▸ **WHAT YOU WILL DO**
Whenever a line below holds the word "block", copy that line.

▸ **RECORDS PROVIDED**
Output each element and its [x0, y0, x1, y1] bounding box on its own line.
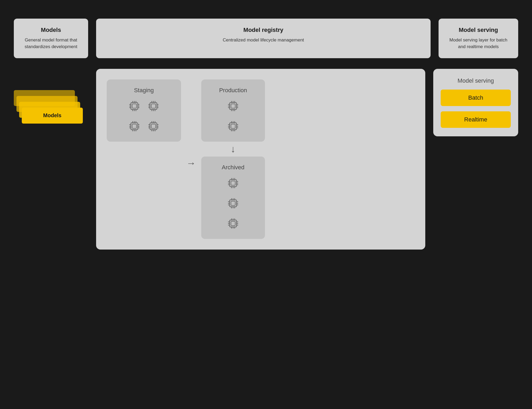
registry-inner: Staging — [107, 79, 415, 239]
svg-rect-84 — [230, 180, 237, 187]
serving-card-desc: Model serving layer for batch and realti… — [448, 37, 509, 50]
svg-rect-70 — [230, 123, 237, 130]
svg-rect-56 — [230, 103, 237, 109]
svg-rect-29 — [132, 124, 136, 128]
registry-card: Model registry Centralized model lifecyc… — [96, 19, 431, 58]
model-card-front: Models — [22, 108, 83, 124]
serving-card-top: Model serving Model serving layer for ba… — [439, 19, 518, 58]
staging-box: Staging — [107, 79, 181, 142]
right-column: Production — [201, 79, 265, 239]
svg-rect-28 — [131, 123, 138, 130]
staging-icons-row1 — [127, 99, 160, 114]
staging-label: Staging — [134, 87, 154, 94]
svg-rect-98 — [230, 200, 237, 207]
top-row: Models General model format that standar… — [14, 19, 518, 58]
production-box: Production — [201, 79, 265, 142]
staging-icons-row2 — [127, 119, 160, 134]
serving-box-right: Model serving Batch Realtime — [433, 69, 518, 136]
arrow-right-icon: → — [186, 158, 196, 169]
bottom-row: Models Staging — [14, 69, 518, 250]
svg-rect-85 — [231, 181, 235, 185]
archived-label: Archived — [222, 164, 244, 171]
production-label: Production — [219, 87, 247, 94]
svg-rect-15 — [151, 104, 156, 108]
svg-rect-43 — [151, 124, 156, 128]
realtime-button[interactable]: Realtime — [441, 111, 511, 128]
svg-rect-99 — [231, 201, 235, 205]
arrow-down-icon: ↓ — [231, 144, 235, 154]
models-stack-label: Models — [43, 112, 62, 119]
archived-chip-1 — [226, 176, 240, 191]
registry-box: Staging — [96, 69, 425, 250]
batch-button[interactable]: Batch — [441, 90, 511, 106]
serving-title: Model serving — [458, 77, 494, 84]
staging-chip-4 — [147, 119, 160, 134]
svg-rect-0 — [131, 103, 138, 109]
serving-card-title: Model serving — [448, 27, 509, 33]
staging-chip-1 — [127, 99, 141, 114]
registry-card-desc: Centralized model lifecycle management — [106, 37, 421, 44]
production-chip-2 — [226, 119, 240, 134]
registry-card-title: Model registry — [106, 27, 421, 33]
staging-chip-2 — [147, 99, 160, 114]
svg-rect-57 — [231, 104, 235, 108]
models-card-desc: General model format that standardizes d… — [23, 37, 79, 50]
archived-box: Archived — [201, 157, 265, 239]
svg-rect-42 — [150, 123, 157, 130]
svg-rect-1 — [132, 104, 136, 108]
archived-chip-2 — [226, 196, 240, 211]
svg-rect-71 — [231, 124, 235, 128]
models-card: Models General model format that standar… — [14, 19, 88, 58]
models-card-title: Models — [23, 27, 79, 33]
main-container: Models General model format that standar… — [14, 19, 518, 391]
svg-rect-14 — [150, 103, 157, 109]
svg-rect-113 — [231, 221, 235, 226]
archived-chip-3 — [226, 217, 240, 231]
svg-rect-112 — [230, 220, 237, 227]
staging-chip-3 — [127, 119, 141, 134]
production-chip-1 — [226, 99, 240, 114]
models-stack: Models — [14, 90, 88, 149]
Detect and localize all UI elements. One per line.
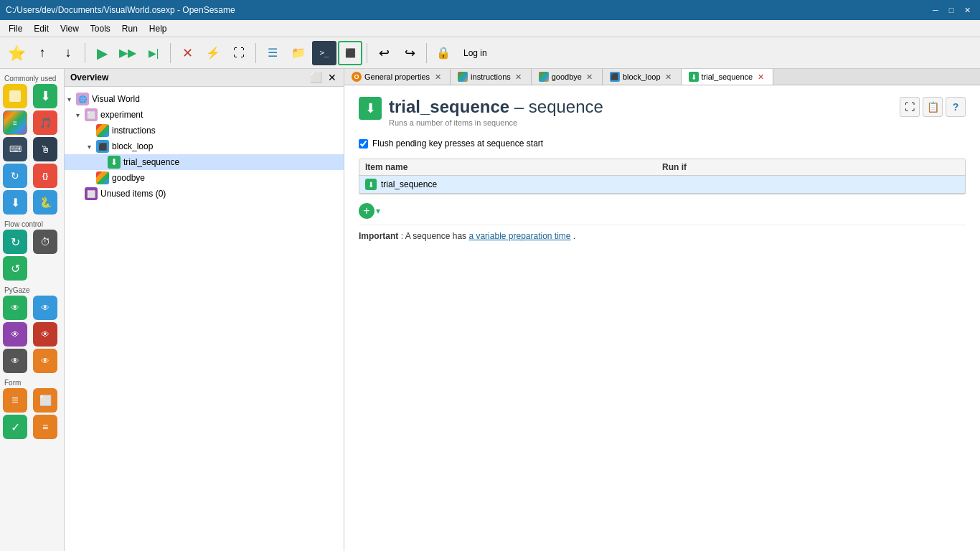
sketchpad-icon[interactable] — [3, 84, 27, 108]
general-props-tab-close[interactable]: ✕ — [433, 72, 443, 82]
run-fast-button[interactable]: ▶▶ — [116, 41, 140, 65]
menu-edit[interactable]: Edit — [28, 22, 55, 35]
goodbye-tab-label: goodbye — [552, 72, 582, 81]
keyboard-icon[interactable]: ⌨ — [3, 137, 27, 161]
kill-button[interactable]: ✕ — [175, 41, 199, 65]
folder-button[interactable]: 📁 — [286, 41, 311, 65]
overview-close-button[interactable]: ✕ — [326, 72, 338, 83]
trial-sequence-icon: ⬇ — [108, 156, 121, 169]
sequence-content: ⬇ trial_sequence – sequence Runs a numbe… — [344, 85, 980, 551]
pygaze4-icon[interactable]: 👁 — [33, 322, 57, 347]
list-view-button[interactable]: ☰ — [260, 41, 285, 65]
form-rainbow-icon[interactable]: ≡ — [3, 110, 27, 135]
clock-icon[interactable]: ⏱ — [33, 230, 57, 254]
download-icon[interactable]: ⬇ — [3, 190, 27, 215]
menu-run[interactable]: Run — [116, 22, 143, 35]
important-link[interactable]: a variable preparation time — [468, 231, 570, 241]
pygaze5-icon[interactable]: 👁 — [3, 349, 27, 373]
form3-icon[interactable]: ✓ — [3, 415, 27, 439]
tree-item-unused[interactable]: ⬜ Unused items (0) — [65, 186, 344, 202]
overview-header: Overview ⬜ ✕ — [65, 69, 344, 87]
sequence-row-0[interactable]: ⬇ trial_sequence — [359, 176, 965, 194]
sequence-down-icon[interactable]: ⬇ — [33, 84, 57, 108]
sep1 — [85, 43, 85, 63]
tab-instructions[interactable]: instructions ✕ — [451, 69, 532, 85]
commonly-used-label: Commonly used — [3, 72, 61, 84]
tab-block-loop[interactable]: ⬛ block_loop ✕ — [603, 69, 682, 85]
unused-label: Unused items (0) — [100, 189, 166, 199]
col-run-if: Run if — [662, 162, 959, 172]
maximize-button[interactable]: □ — [944, 3, 958, 17]
new-button[interactable]: ⭐ — [4, 41, 29, 65]
tree-item-trial-sequence[interactable]: ⬇ trial_sequence — [65, 154, 344, 170]
overview-tree: ▾ 🌐 Visual World ▾ ⬜ experiment instruct… — [65, 87, 344, 551]
loop-icon[interactable]: ↻ — [3, 164, 27, 188]
seq-help-button[interactable]: ? — [946, 97, 966, 117]
add-item-button[interactable]: + ▾ — [359, 203, 380, 219]
instructions-tab-close[interactable]: ✕ — [514, 72, 524, 82]
tree-item-instructions[interactable]: instructions — [65, 123, 344, 138]
trial-seq-tab-close[interactable]: ✕ — [755, 72, 765, 82]
form2-icon[interactable]: ⬜ — [33, 388, 57, 413]
run-skip-button[interactable]: ▶| — [141, 41, 166, 65]
menu-help[interactable]: Help — [143, 22, 173, 35]
python-icon[interactable]: 🐍 — [33, 190, 57, 215]
tabs-bar: O General properties ✕ instructions ✕ go… — [344, 69, 980, 85]
coroutines-icon[interactable]: ↻ — [3, 230, 27, 254]
tree-item-experiment[interactable]: ▾ ⬜ experiment — [65, 107, 344, 123]
menu-view[interactable]: View — [55, 22, 85, 35]
sequence-table: Item name Run if ⬇ trial_sequence — [359, 159, 966, 194]
seq-export-button[interactable]: 📋 — [923, 97, 943, 117]
block-loop-tab-icon: ⬛ — [610, 72, 620, 82]
important-bold: Important — [359, 231, 398, 241]
undo-button[interactable]: ↩ — [372, 41, 396, 65]
tree-item-visual-world[interactable]: ▾ 🌐 Visual World — [65, 91, 344, 107]
sequence-subtitle: Runs a number of items in sequence — [389, 118, 603, 127]
sequence-name-heading: trial_sequence – sequence — [389, 97, 603, 117]
seq-expand-button[interactable]: ⛶ — [900, 97, 920, 117]
pause-button[interactable]: ⚡ — [201, 41, 225, 65]
block-loop-tab-close[interactable]: ✕ — [664, 72, 674, 82]
move-up-button[interactable]: ↑ — [30, 41, 55, 65]
sequence-title-area: ⬇ trial_sequence – sequence Runs a numbe… — [359, 97, 603, 127]
pygaze3-icon[interactable]: 👁 — [3, 322, 27, 347]
sidebar: Commonly used ⬇ ≡ 🎵 ⌨ 🖱 ↻ {} ⬇ 🐍 Flow co… — [0, 69, 65, 551]
flush-label: Flush pending key presses at sequence st… — [372, 138, 543, 149]
inline-icon[interactable]: {} — [33, 164, 57, 188]
menu-tools[interactable]: Tools — [85, 22, 116, 35]
lock-button[interactable]: 🔒 — [431, 41, 456, 65]
tab-trial-sequence[interactable]: ⬇ trial_sequence ✕ — [682, 69, 774, 85]
move-down-button[interactable]: ↓ — [56, 41, 80, 65]
tree-item-goodbye[interactable]: goodbye — [65, 170, 344, 186]
run-button[interactable]: ▶ — [90, 41, 114, 65]
pygaze2-icon[interactable]: 👁 — [33, 296, 57, 320]
goodbye-tab-close[interactable]: ✕ — [585, 72, 595, 82]
plugin-button[interactable]: ⬛ — [338, 41, 362, 65]
trial-seq-tab-label: trial_sequence — [702, 72, 753, 81]
tree-item-block-loop[interactable]: ▾ ⬛ block_loop — [65, 138, 344, 154]
toolbar: ⭐ ↑ ↓ ▶ ▶▶ ▶| ✕ ⚡ ⛶ ☰ 📁 >_ ⬛ ↩ ↪ 🔒 Log i… — [0, 37, 980, 69]
important-detail: : A sequence has — [401, 231, 469, 241]
menu-file[interactable]: File — [3, 22, 28, 35]
fullscreen-button[interactable]: ⛶ — [227, 41, 251, 65]
pygaze6-icon[interactable]: 👁 — [33, 349, 57, 373]
tab-general-properties[interactable]: O General properties ✕ — [344, 69, 451, 85]
sequence-main-icon: ⬇ — [359, 97, 382, 120]
close-button[interactable]: ✕ — [960, 3, 974, 17]
flush-checkbox[interactable] — [359, 139, 368, 149]
redo-button[interactable]: ↪ — [397, 41, 422, 65]
sampler-icon[interactable]: 🎵 — [33, 110, 57, 135]
form1-icon[interactable]: ≡ — [3, 388, 27, 413]
terminal-button[interactable]: >_ — [312, 41, 336, 65]
form4-icon[interactable]: ≡ — [33, 415, 57, 439]
overview-expand-button[interactable]: ⬜ — [308, 72, 324, 83]
experiment-icon: ⬜ — [85, 108, 98, 121]
flow-control-label: Flow control — [3, 217, 61, 230]
pygaze1-icon[interactable]: 👁 — [3, 296, 27, 320]
mouse-icon[interactable]: 🖱 — [33, 137, 57, 161]
login-button[interactable]: Log in — [457, 41, 494, 65]
tab-goodbye[interactable]: goodbye ✕ — [532, 69, 603, 85]
repeat-icon[interactable]: ↺ — [3, 256, 27, 281]
experiment-label: experiment — [100, 110, 143, 120]
minimize-button[interactable]: ─ — [928, 3, 943, 17]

▸ **SOLUTION TO THIS PROBLEM**
tab-block-loop[interactable]: ⬛ block_loop ✕ — [603, 69, 682, 85]
block-loop-tab-icon: ⬛ — [610, 72, 620, 82]
block-loop-tab-close[interactable]: ✕ — [664, 72, 674, 82]
tree-item-block-loop[interactable]: ▾ ⬛ block_loop — [65, 138, 344, 154]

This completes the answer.